The red face was still grinning at her. The voice assailed her, its inflections successively inquiring, expectant, insistent, resigned. Words failed the little soldier; he hung about her, looking into her face with doubt and growing embarrassment. He turned on his heels and she saw him cross the courtyard and go back into the office.
She could not move. She leaned against the wall of the porch in a stupor, all sense of time fled from her. The shadows crept about her and the glare died out of the daylight. The sweat on her body chilled. An unfamiliar coldness crept through her veins and she shivered as if visited by malaria. There was a prickling at the back of her hot, dry eyes. Her intelligence began to stir; terrified little impulses invaded her, to make a scene, to rush in upon him, to do herself violence. The woman in her spoke, but the child in her did not dare. She waited, stupidly. Soldiers hurried by, glancing at her with curiosity. Men came streaming down the stairs out of the billet and went into the cookhouse. Through the doors she heard the clatter and the subdued hubbub of a meal. The meal was over; the men came out, washed their mess tins and dispersed to their rooms. Still she waited in the porch. She could not take her eyes from the office door. Perhaps he was in there. Every time the door opened there was a great wrench of childish hope in her; each time, it was not he who emerged, and the pain rushed back into her.

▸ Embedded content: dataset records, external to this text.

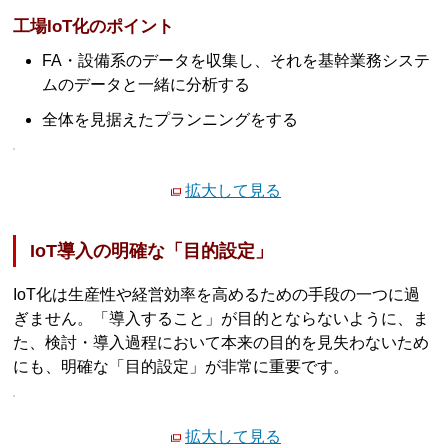
工場IoT化のポイント
FA・設備系のデータを収集し、それを基幹業務システ
ムのデータと一緒に分析する
全体を見据えたプランニングをする
拡大して見る
IoT導入の明確な「目的設定」
IoT化は生産性や経営効率を高めるための手段の一つに過
ぎません。「導入すること」が目的とならないように、ま
た、検討・導入過程において本来の目的を見失わないため
にも、明確な「目的設定」が非常に重要です。
拡大して見る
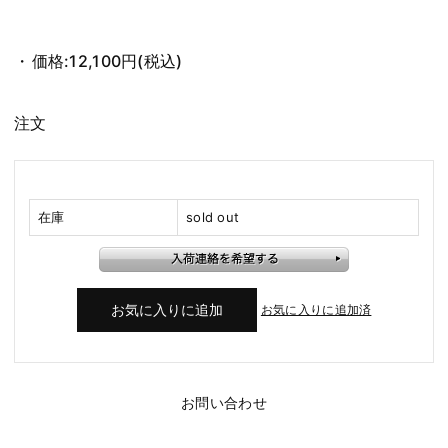
価格:
12,100円
(税込)
注文
在庫
sold out
お気に入りに追加済
お問い合わせ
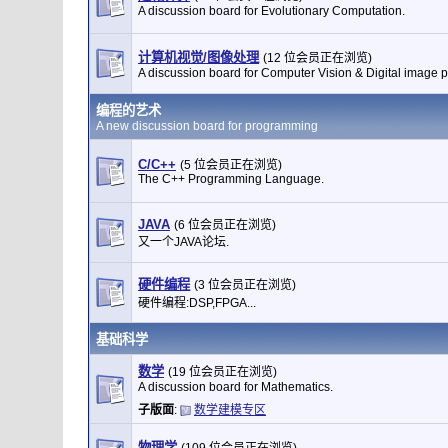
A discussion board for Evolutionary Computation.
计算机视觉/图像处理
(12 位会员正在浏览)
A discussion board for Computer Vision & Digital image 
编程的艺术
A new discussion board for programming
C/C++
(5 位会员正在浏览)
The C++ Programming Language.
JAVA
(6 位会员正在浏览)
又一个JAVA论坛.
硬件编程
(3 位会员正在浏览)
硬件编程:DSP,FPGA...
基础科学
数学
(19 位会员正在浏览)
A discussion board for Mathematics.
子版面
:
数学建模专区
物理学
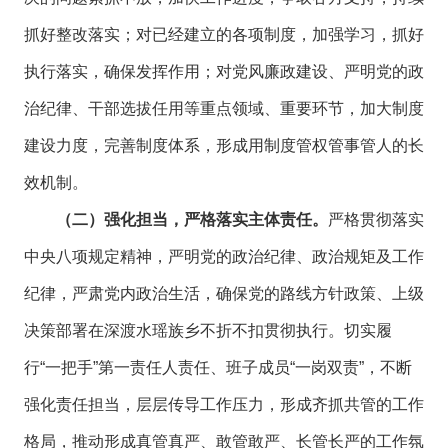
抓好整改落实；对已经建立的各项制度，加强学习，抓好
执行落实，确保发挥作用；对党风廉政建设、严明党的政
治纪律、干部选拔任用等重点领域、重要环节，加大制度
建设力度，完善制度体系，形成用制度管权管事管人的长
效机制。
（二）强化担当，严格落实主体责任。
严格贯彻落实
中央八项规定精神，严明党的政治纪律、政治规矩及工作
纪律，严肃党内政治生活，确保党的路线方针政策、上级
决策部署在深渡水瑶族乡不折不扣贯彻执行。切实履
行“一把手”第一责任人责任、班子成员“一岗双责”，不断
强化责任担当，层层传导工作压力，形成齐抓共管的工作
格局，推动形成真管真严、敢管敢严、长管长严的工作氛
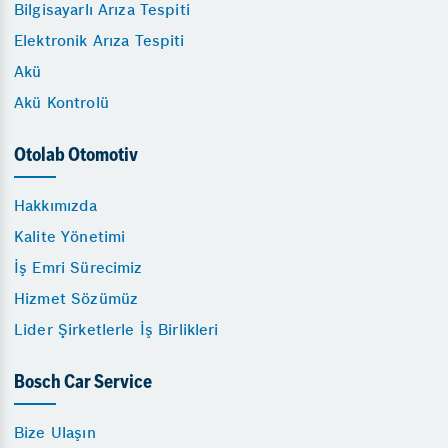
Bilgisayarlı Arıza Tespiti
Elektronik Arıza Tespiti
Akü
Akü Kontrolü
Otolab Otomotiv
Hakkımızda
Kalite Yönetimi
İş Emri Sürecimiz
Hizmet Sözümüz
Lider Şirketlerle İş Birlikleri
Bosch Car Service
Bize Ulaşın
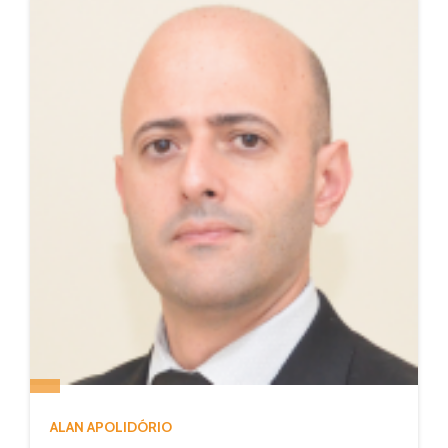
ALAN APOLIDÓRIO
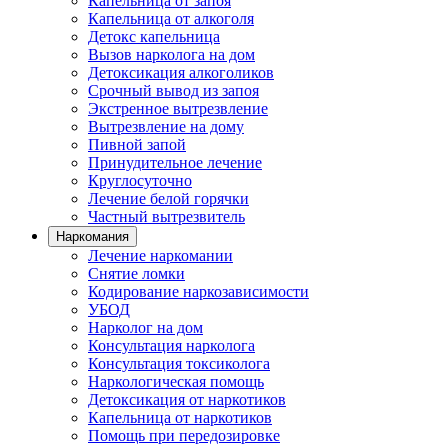
Капельница от запоя
Капельница от алкоголя
Детокс капельница
Вызов нарколога на дом
Детоксикация алкоголиков
Срочный вывод из запоя
Экстренное вытрезвление
Вытрезвление на дому
Пивной запой
Принудительное лечение
Круглосуточно
Лечение белой горячки
Частный вытрезвитель
Наркомания
Лечение наркомании
Снятие ломки
Кодирование наркозависимости
УБОД
Нарколог на дом
Консультация нарколога
Консультация токсиколога
Наркологическая помощь
Детоксикация от наркотиков
Капельница от наркотиков
Помощь при передозировке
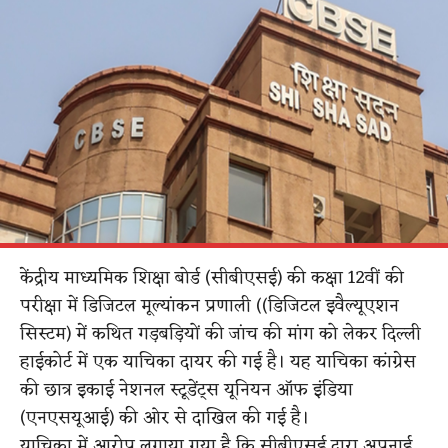
केंद्रीय माध्यमिक शिक्षा बोर्ड (सीबीएसई) की कक्षा 12वीं की
परीक्षा में डिजिटल मूल्यांकन प्रणाली ((डिजिटल इवैल्यूएशन
सिस्टम) में कथित गड़बड़ियों की जांच की मांग को लेकर दिल्ली
हाईकोर्ट में एक याचिका दायर की गई है। यह याचिका कांग्रेस
की छात्र इकाई नेशनल स्टूडेंट्स यूनियन ऑफ इंडिया
(एनएसयूआई) की ओर से दाखिल की गई है।
याचिका में आरोप लगाया गया है कि सीबीएसई द्वारा अपनाई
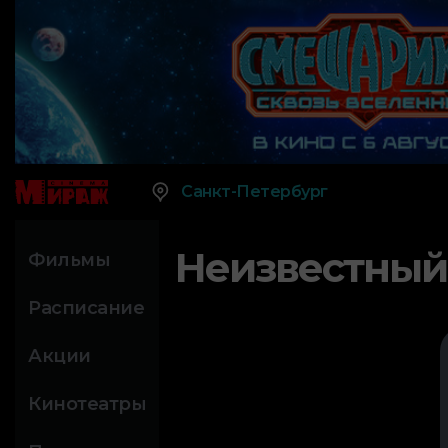
Санкт-Петербург
Неизвестный
Фильмы
Расписание
Акции
Кинотеатры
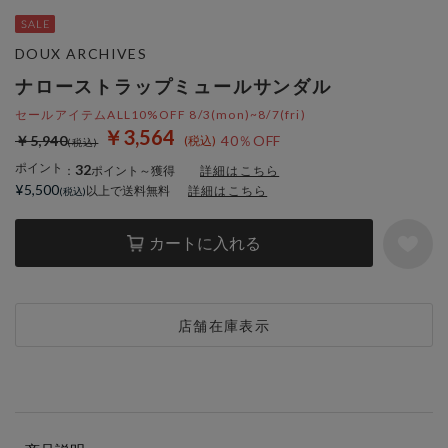
DOUX ARCHIVES
ナローストラップミュールサンダル
セールアイテムALL10%OFF 8/3(mon)~8/7(fri)
￥3,564
￥5,940
40％OFF
ポイント
32
：
ポイント～獲得
詳細はこちら
¥5,500
以上で送料無料
詳細はこちら
カートに入れる
店舗在庫表示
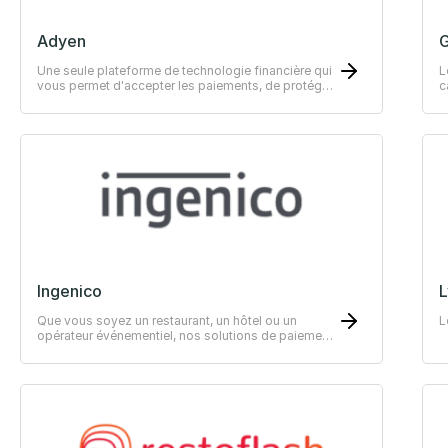
Adyen
G
Une seule plateforme de technologie financière qui
L
vous permet d'accepter les paiements, de protéger
c
vos revenus et de gérer vos finances.
Ingenico
L
Que vous soyez un restaurant, un hôtel ou un
L
opérateur événementiel, nos solutions de paiement
innovantes et sécurisées ravirons vos clients.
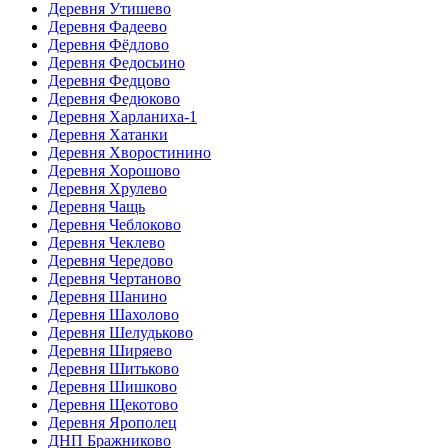
Деревня Утишево
Деревня Фадеево
Деревня Фёдлово
Деревня Федосьино
Деревня Федцово
Деревня Федюково
Деревня Харланиха-1
Деревня Хатанки
Деревня Хворостинино
Деревня Хорошово
Деревня Хрулево
Деревня Чащь
Деревня Чеблоково
Деревня Чеклево
Деревня Чередово
Деревня Чертаново
Деревня Шанино
Деревня Шахолово
Деревня Шелудьково
Деревня Ширяево
Деревня Шитьково
Деревня Шишково
Деревня Щекотово
Деревня Ярополец
ДНП Бражниково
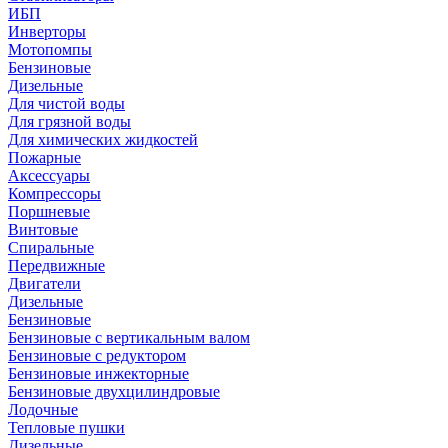
ИБП
Инверторы
Мотопомпы
Бензиновые
Дизельные
Для чистой воды
Для грязной воды
Для химических жидкостей
Пожарные
Аксессуары
Компрессоры
Поршневые
Винтовые
Спиральные
Передвижные
Двигатели
Дизельные
Бензиновые
Бензиновые с вертикальным валом
Бензиновые с редуктором
Бензиновые инжекторные
Бензиновые двухцилиндровые
Лодочные
Тепловые пушки
Дизельные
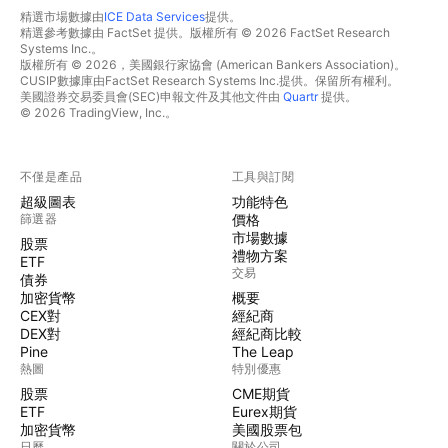
精選市場數據由
ICE Data Services
提供。
精選參考數據由 FactSet 提供。版權所有 © 2026 FactSet Research
Systems Inc.。
版權所有 © 2026，美國銀行家協會 (American Bankers Association)。
CUSIP數據庫由FactSet Research Systems Inc.提供。保留所有權利。
美國證券交易委員會(SEC)申報文件及其他文件由
Quartr
提供。
© 2026 TradingView, Inc.。
不僅是產品
工具與訂閱
超級圖表
功能特色
篩選器
價格
市場數據
股票
禮物方案
ETF
交易
債券
加密貨幣
概要
CEX對
經紀商
DEX對
經紀商比較
Pine
The Leap
熱圖
特別優惠
股票
CME期貨
ETF
Eurex期貨
加密貨幣
美國股票包
日曆
關於公司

How long she had been there she did not know. She had lost all desire to wait for him any more: she would have liked to creep away, but she was too weak and dizzy, and her mind was still too stupefied to set her limbs in motion. The sentry said something to her. She took no notice. He spoke again, in a firm but kindly voice. He took her arm and pushed her gently out into the street. She could not feel the pavement beneath her as she moved. She was enveloped in a sensation of dream, and she was sick with terror.
Someone else was speaking to her. She swayed in front of him. It was Tiger. Her empty face did not return his smile. He looked at her uncomprehendingly, and tried to awaken her to his banter. He was asking her to come with him; he was insisting; she felt hostile and impatient. He laid a hand on her arm. His voice was cheerful but overlaid with urgency. His grip tightened, and he tugged at her.
A spasm of fury racked her. She was on fire with pain and loathing. She tore herself from his grasp, spat in his face and ran away like a terrified animal.